What the task asks:
Write out exactly the lines of the entries below from the one holding "Where hiring breaks" to the one holding "Who This Is For", inclusive, and leave out all other lines.
======== Data provided ========
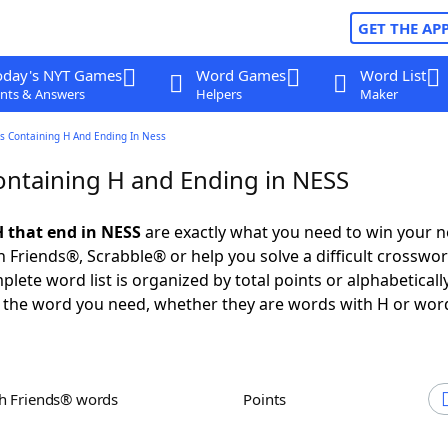
GET THE AP
oday's NYT Games
Word Games
Word List
nts & Answers
Helpers
Maker
s Containing H And Ending In Ness
ntaining H and Ending in NESS
 that end in NESS
are exactly what you need to win your 
 Friends®, Scrabble® or help you solve a difficult crosswo
plete word list is organized by total points or alphabetical
nd the word you need, whether they are words with H or wor
th Friends® words
Points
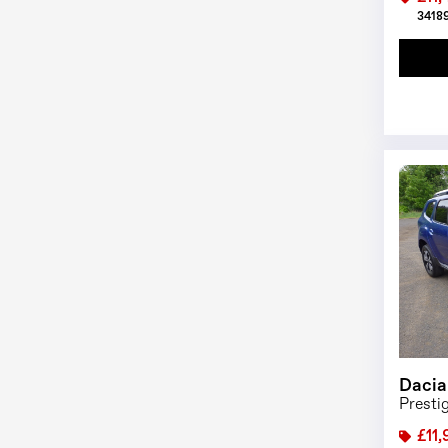
34189
Dacia
Presti
£11,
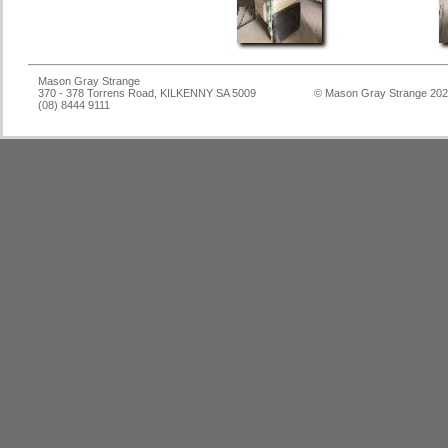
Mason Gray Strange
370 - 378 Torrens Road, KILKENNY SA 5009
© Mason Gray Strange 20
(08) 8444 9111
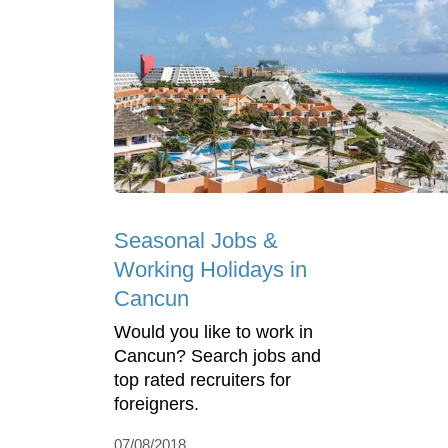
Seasonal Jobs &
Working Holidays in
Cancun
Would you like to work in
Cancun? Search jobs and
top rated recruiters for
foreigners.
07/08/2018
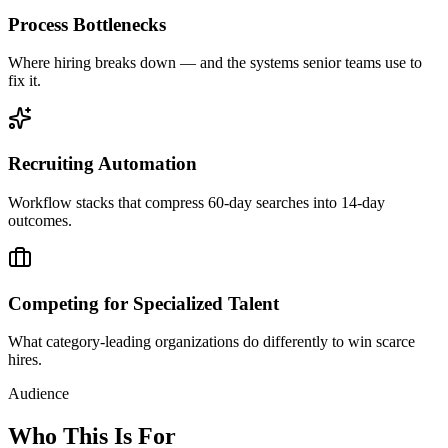
Process Bottlenecks
Where hiring breaks down — and the systems senior teams use to
fix it.
Recruiting Automation
Workflow stacks that compress 60-day searches into 14-day
outcomes.
Competing for Specialized Talent
What category-leading organizations do differently to win scarce
hires.
Audience
Who This Is For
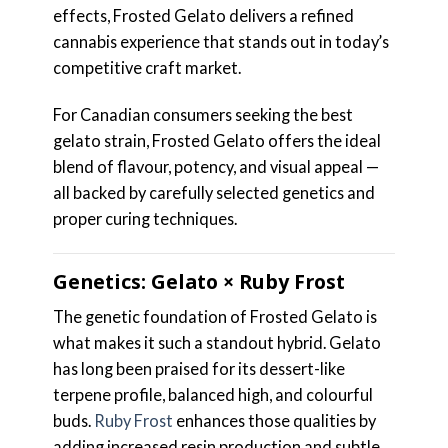
effects, Frosted Gelato delivers a refined
cannabis experience that stands out in today’s
competitive craft market.
For Canadian consumers seeking the best
gelato strain, Frosted Gelato offers the ideal
blend of flavour, potency, and visual appeal —
all backed by carefully selected genetics and
proper curing techniques.
Genetics: Gelato × Ruby Frost
The genetic foundation of Frosted Gelato is
what makes it such a standout hybrid. Gelato
has long been praised for its dessert-like
terpene profile, balanced high, and colourful
buds.
Ruby Frost
enhances those qualities by
adding increased resin production and subtle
========
Exercise response:
Where hiring breaks down — and the systems senior teams use to
fix it.
Recruiting Automation
Workflow stacks that compress 60-day searches into 14-day
outcomes.
Competing for Specialized Talent
What category-leading organizations do differently to win scarce
hires.
Audience
Who This Is For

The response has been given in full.